Where These Ideas Show Up Now
- Variational Autoencoders (VAEs): Replace the deterministic bottleneck with a probabilistic one---the encoder outputs mean and variance, the latent code is sampled from a Gaussian. This enables generating new samples by sampling the latent space.
- Diffusion Models: The denoising principle---learn to reverse corruption---is the foundation of DDPMs. Stable Diffusion applies it iteratively across multiple noise levels.

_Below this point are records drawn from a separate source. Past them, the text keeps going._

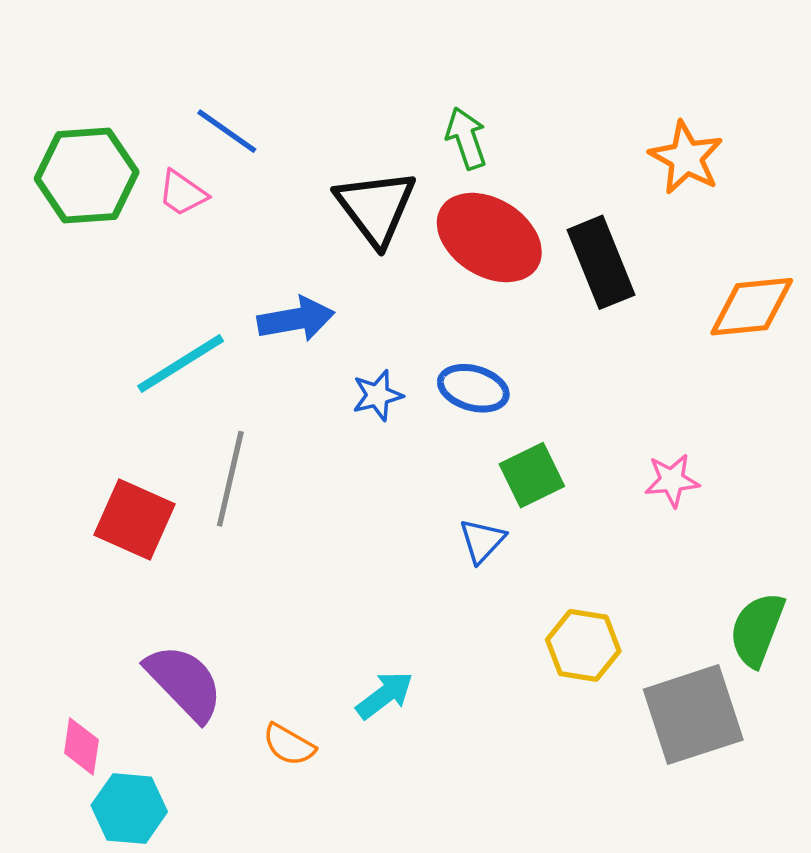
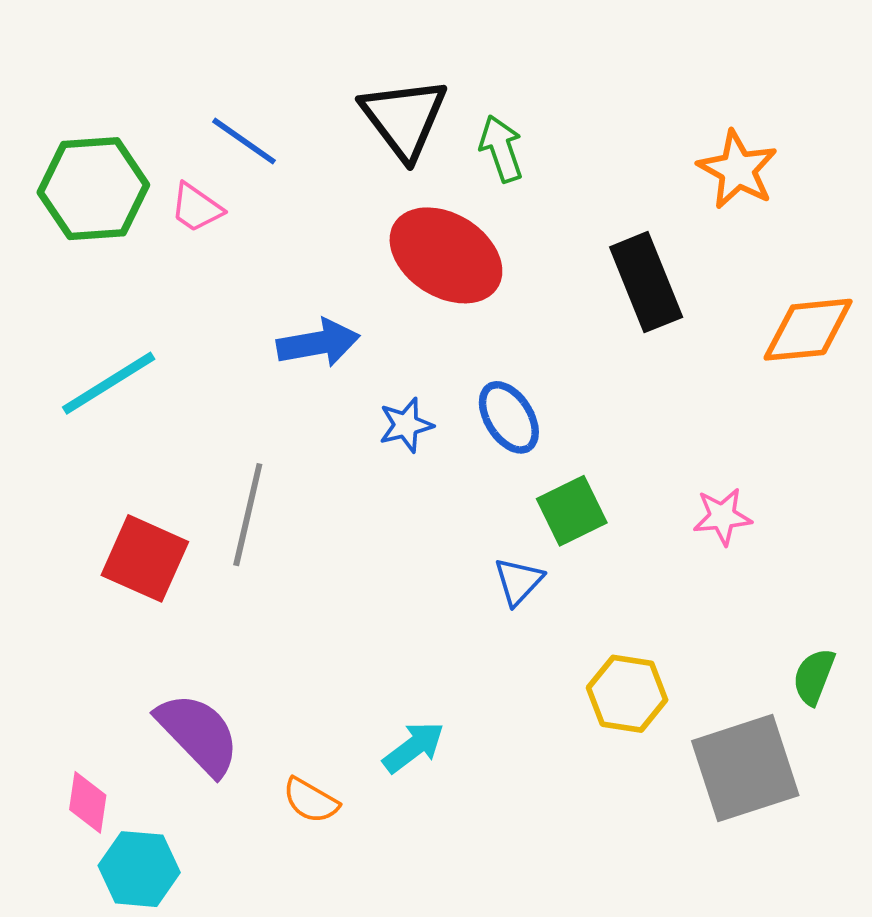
black triangle: (376, 207) -> (404, 118), moved
red ellipse: (489, 238) -> (446, 255), moved
cyan line: (181, 363) -> (109, 383), moved
blue ellipse: (473, 388) -> (509, 417), turned 42
green semicircle: (757, 629) -> (814, 677), size x0.7

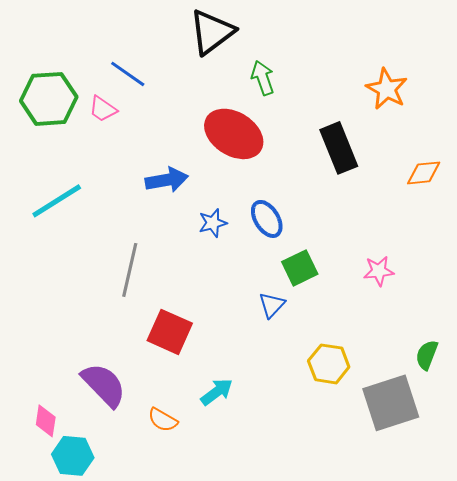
black triangle: (404, 118) -> (212, 32), moved, turned 30
orange diamond: (808, 330) -> (424, 173), size x0.7
red square: (145, 558) -> (170, 332), moved

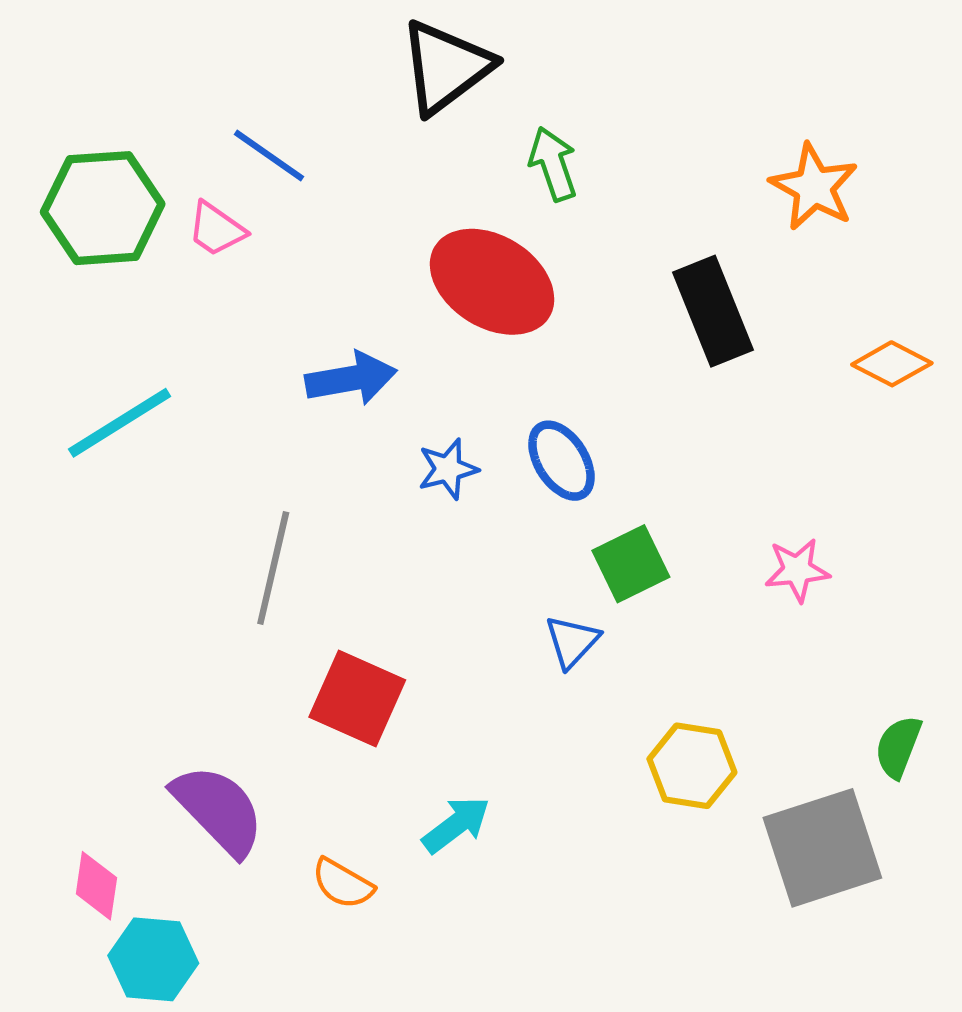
orange diamond: (424, 173) -> (892, 364), turned 33

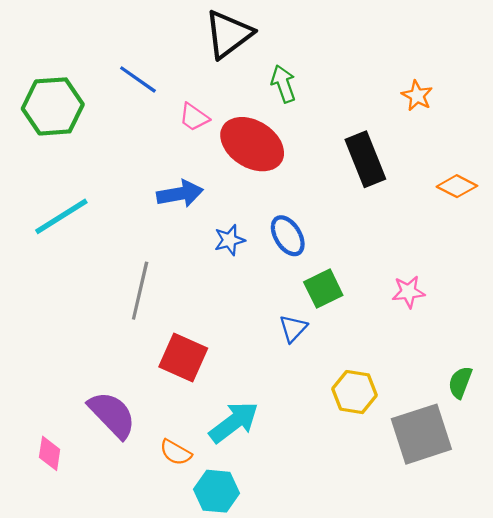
orange star: (814, 187) -> (417, 96), size x0.7
pink trapezoid: (216, 229) -> (194, 117), moved
cyan arrow: (456, 825) -> (234, 422), size x1.4
cyan hexagon: (153, 959) -> (217, 491), moved

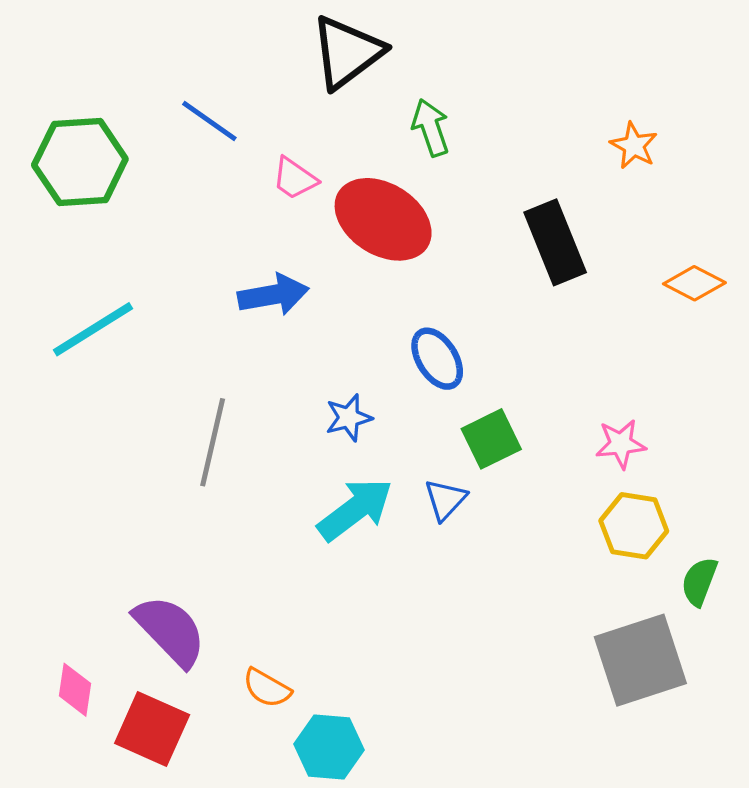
blue star: (230, 240) -> (349, 418), moved
red square: (183, 358) -> (152, 729), moved
yellow hexagon: (355, 392) -> (634, 526), moved
cyan arrow: (234, 422) -> (355, 509), moved

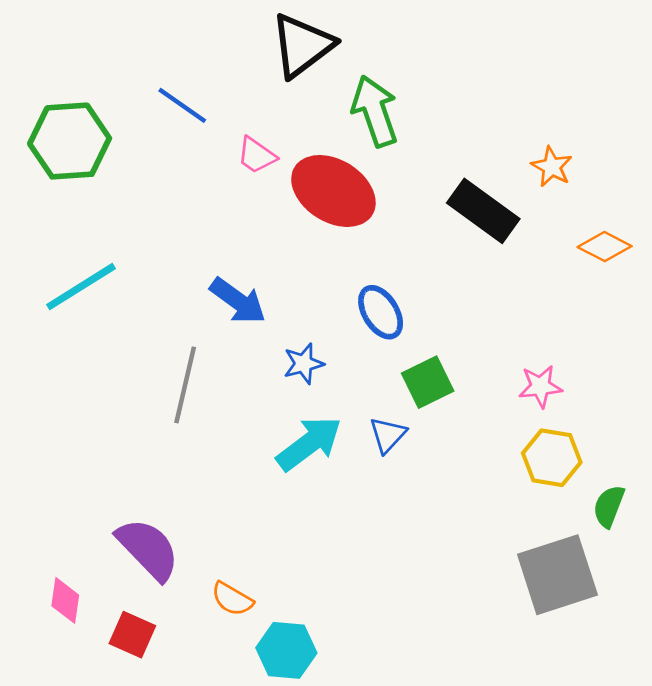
green arrow: (431, 128) -> (375, 111), size x1.4
orange star: (634, 146) -> (552, 167), moved
black rectangle: (555, 242) -> (483, 211), turned -32
blue arrow: (273, 295) -> (238, 301), moved, turned 46
red square: (152, 729) -> (132, 635), size x0.7

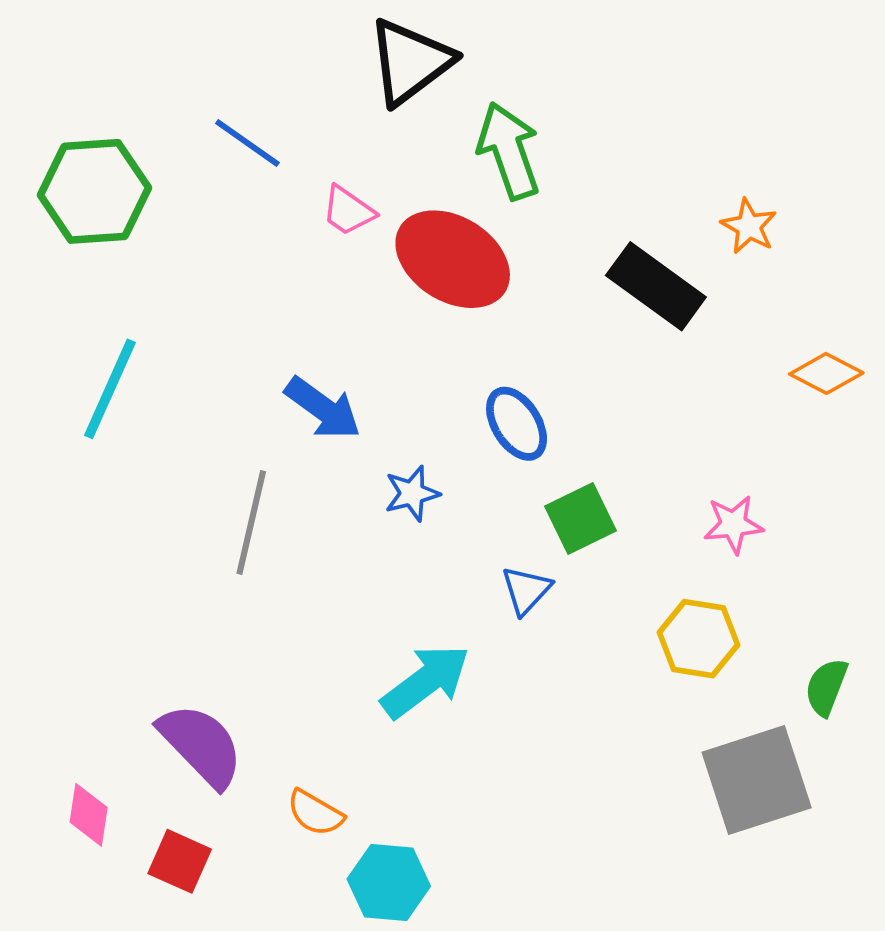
orange diamond: (605, 247) -> (826, 373), moved
cyan line: (81, 287) -> (110, 389), turned -34
cyan arrow: (309, 443) -> (426, 681), moved
yellow hexagon: (552, 458) -> (699, 639), moved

- Sparse Autoencoders for Interpretability: Anthropic and others use sparse autoencoders to decompose LLM internal representations into interpretable features. Same L1-penalized bottleneck, applied to understanding what Transformer neurons encode.
- Latent Diffusion: Stable Diffusion compresses images into a latent space via a convolutional autoencoder (VQ-VAE), then runs diffusion in that compressed space. The autoencoder's job is exactly what we studied here.
Conclusion
Four autoencoder variants, trained from scratch on 5,000 MNIST images, confirm the core principle: forcing data through a bottleneck reveals its structure.
The convolutional variant hit the lowest reconstruction loss (0.0083) by preserving spatial structure. The 2D latent space showed unsupervised digit clustering. The denoising variant stripped heavy Gaussian noise from corrupted inputs. The sparse variant maintained reconstruction quality (0.0130) while enforcing structured activations.
The information bottleneck, the manifold hypothesis, and the reconstruction objective are not historical curiosities---they are the foundation of every modern generative model. Full code and training logs are on GitHub.